It’s been a long time since the last post on this construction project, so a lot to go over. Back in November we had just finished the parging/rendering on the hollow block walls and then began the roof framing. This was done by site fabrication of steel trusses using 2×2 angle bar, then after placing these joists on the beams, welding 2×3 steel purlin cross members to provide lateral support and something to attach the steel roofing to.
At the same time we have filled and compacted the interior floor area, and have laid out the electrical conduit and plumbing pipes which will be embedded in the concrete floor. We then tied together 10mm reinforcing bar (rebar) to provide structural matting for the concrete slab on grade.
While waiting for the steel roofing order to show up, instead of staying idle, our men out together the suspended ceiling frame which consisted of steel tracks and angles hung from the steel joists or attached to the wall. In the main living area the ceiling will be cathedral style (sloped to follow roof line) and in the bedrooms and service area will be standard horizontal. Upon delivery and installation of the steel roofing, we insulated the underside of panels with foil face foam rolls.

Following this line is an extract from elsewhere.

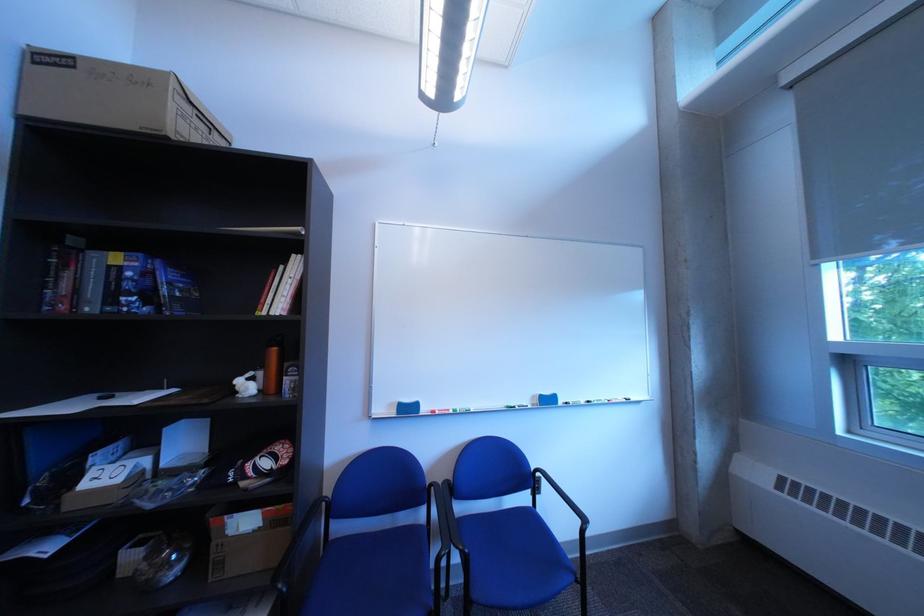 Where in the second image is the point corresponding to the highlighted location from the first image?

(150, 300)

With everything complete in the ceiling space, including all electrical for future lights, we closed it up with 1/2 ” drywall sheeting screwed to the steel channels. With our drywall crew working hard on the ceiling, we had our masons and painters finishing both the interior and exterior walls. This included installing the wooden door jambs, then patching all cement rendering with a treatment called “Zemcoat”. This treatment will provide a smoother finish than the cement rendering and will greatly reduce the risk of any future cracking in the wall surfacing. Once the Zemcoat is on, the painters apply a white base coat primer.

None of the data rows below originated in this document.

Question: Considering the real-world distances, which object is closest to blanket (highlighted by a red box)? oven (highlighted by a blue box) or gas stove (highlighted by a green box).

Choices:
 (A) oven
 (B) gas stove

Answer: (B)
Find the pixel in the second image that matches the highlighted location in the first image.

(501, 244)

Due to some issues with scheduling our wall and ceiling finishers, we have decided to go ahead with tiling early. Usually our preference is to have all interior work on the walls and ceiling complete before getting the tiling down, however in this instance to stay on schedule, we have no choice to but mix things up a little bit.
With the drywall boarding done, the next step is taping and sanding. All joints, screw heads and any other imperfection are filled with drywall putty, sanded then filled and sanded again to ensure the smoothest surface possible as any bumps will show through the paint finish. Once all walls and ceilings are inspected and we are happy, the painters start.

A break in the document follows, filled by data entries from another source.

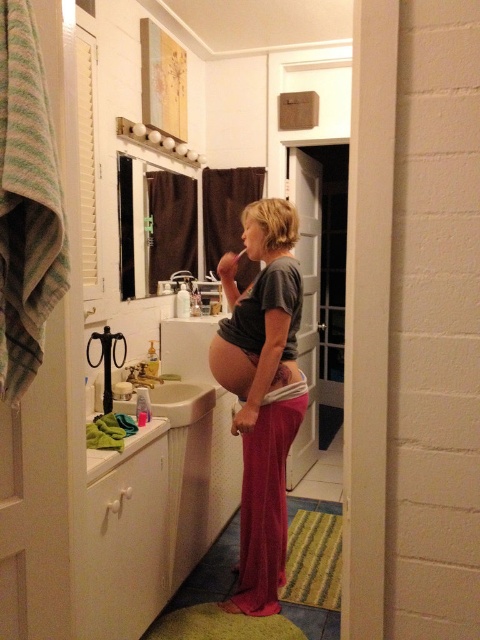 Between matte gray shirt at center and white glossy sink at lower left, which one is positioned higher?

white glossy sink at lower left is above.

Does matte gray shirt at center have a smaller size compared to white glossy sink at lower left?

No.

Is point (296, 304) less distant than point (170, 388)?

Yes, it is in front of point (170, 388).

The width and height of the screenshot is (480, 640). Identify the location of matte gray shirt at center. (263, 394).

Who is higher up, matte gray shirt at center or brushed metal faucet at sink left?

Positioned higher is brushed metal faucet at sink left.

Does point (260, 355) come behind point (130, 365)?

No.

Find the location of a particular element. matte gray shirt at center is located at coordinates (263, 394).

Who is positioned more to the left, white glossy sink at lower left or brushed metal faucet at sink left?

From the viewer's perspective, brushed metal faucet at sink left appears more on the left side.

Can you confirm if white glossy sink at lower left is positioned to the right of brushed metal faucet at sink left?

Yes, white glossy sink at lower left is to the right of brushed metal faucet at sink left.

I want to click on white glossy sink at lower left, so click(x=181, y=372).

Now that the tiling is complete, we focus on other tasks. This includes building the cabinets, hanging doors and installing windows.
At the same time that the interior finishing is happening, we have another crew outside building the wood trellis over the front terrace, as well as have the workers construct a wall/fence. Two sides of the property will be walled with CHB, while the side by the entrance will be partial CHB and finished with steel pickets.